OK, maybe it wasn’t unanimous. The Doors obviously had a lot of fans, given that they were able to essentially start riots at their gig from the sheer amount of people there, caught somewhere between mania and hypnosis. They also had fans in the music world, and still do today, as Patti Smith has talked at length about her obsession with the group.
“I had a strange reaction watching Jim Morrison,” Smith wrote in Just Kids, recalling a moment when she was gifted a ticket to the band’s concert after already being hooked on their music. However, even her admiration comes from a strange angle as she added, “Everyone around me seemed transfixed, but I observed his every move in a state of cold hyperawareness.”
She explained, “I felt, watching Jim Morrison, that I could do that”.
So even Smith, who was a fan, didn’t quite see Morrison as the untouchable deity he acted like. Instead, she saw him as a figure that she could become, perhaps even only seeing him as the archetype or the blueprint for a star.
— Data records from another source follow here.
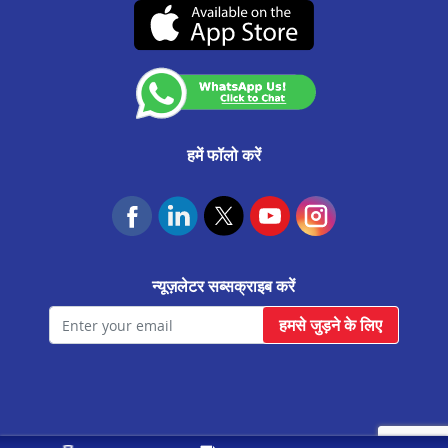
रायसिंह नगर मे प्रॉपर्टी पर लोन
(07-दिसंबर-2026 तक वैध)
कस्टमर अनाउंसमेंट
जयपुर कलवार रोड मे प्रॉपर्टी पर लोन
आवास फाउंडेशन
राजगढ़ मे प्रॉपर्टी पर लोन
जयपुर ढेर का बालाजी मे प्रॉपर्टी पर लोन
सलुम्बर मे प्रॉपर्टी पर लोन
हमें फॉलो करें
फतेहनगर मे प्रॉपर्टी पर लोन
केकड़ी मे प्रॉपर्टी पर लोन
मालपुरा मे प्रॉपर्टी पर लोन
न्यूज़लेटर सब्सक्राइब करें
बगरू मे प्रॉपर्टी पर लोन
हमसे जुड़ने के लिए
आसीन्द मे प्रॉपर्टी पर लोन
गंगापुर मे प्रॉपर्टी पर लोन
कोलायत मे प्रॉपर्टी पर लोन
जयपुर राजा पार्क मे प्रॉपर्टी पर लोन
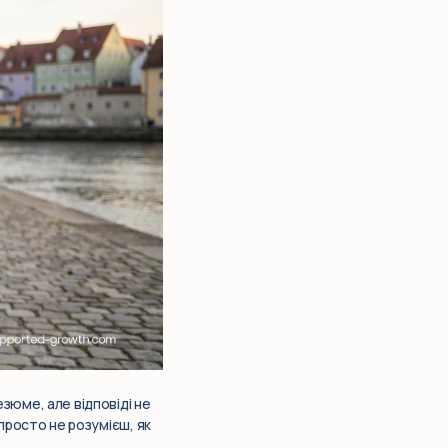
зюме, але відповіді не
 просто не розумієш, як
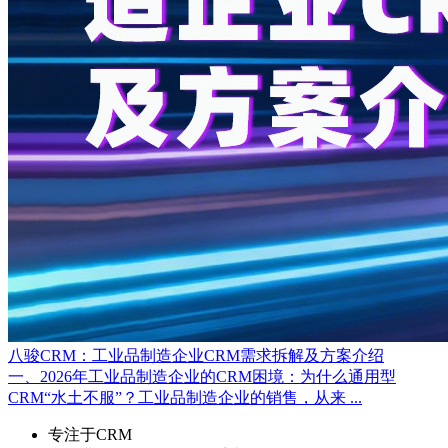
八骏CRM：工业品制造企业CRM需求拆解及方案介绍
一、2026年工业品制造企业的CRM困境：为什么通用型
CRM“水土不服”？工业品制造企业的销售，从来 ...
专注于CRM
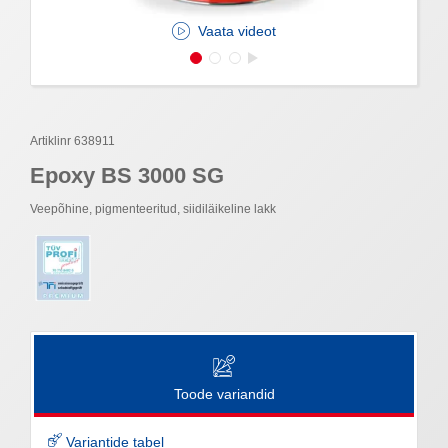
Vaata videot
Artiklinr 638911
Epoxy BS 3000 SG
Veepõhine, pigmenteeritud, siidiläikeline lakk
Toode variandid
Variantide tabel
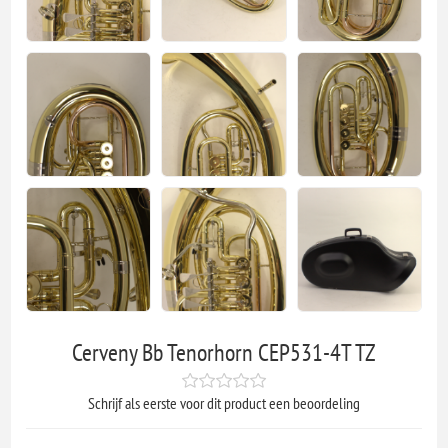
Cerveny Bb Tenorhorn CEP531-4T TZ
Schrijf als eerste voor dit product een beoordeling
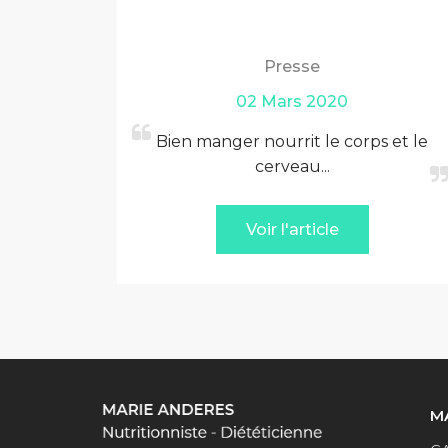
Presse
02 Mars 2020
Bien manger nourrit le corps et le
cerveau...
Voir l'article
M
That is one of the major reasons why plenty of people from that period were anti-The Doors; they saw them as vapid. Lou Reed was a loud opponent because of that, once bitchily addressing him as merely a “silly Los Angeles person”. He said that The Doors, along with their LA peers, were “really, really stupid”, adding that he couldn’t enjoy their music because “it was purely a matter of brains” in that he had them, and they did not. Given that this is more a case of coast-to-coast rivalry between the New York crowd that he viewed as intellectuals and the California pack he saw as dumb hippies, perhaps it’s not exactly gospel when it comes to an accurate reading of the group’s worth and reputation.
But back in their own home camp, Jerry Garcia felt the same, seeing the band as hollow – so clearly that argument spanned the cities. “I found them terribly offensive…when we played with them,” Garcia said. “It was back when Jim Morrison was just a pure Mick Jagger copy. Not vocally, but his moves, his whole physical appearance was totally stolen from right around Mick Jagger’s 1965 tour of the States”.
There could be some weight to that, given that The Doors started up in 1965, right as the Stones were in the country, but then again, if we go down that route where any seductive singer with loose hips is merely a Jagger copycat, aren’t we wiping out a heavy proportion of rock and rollers?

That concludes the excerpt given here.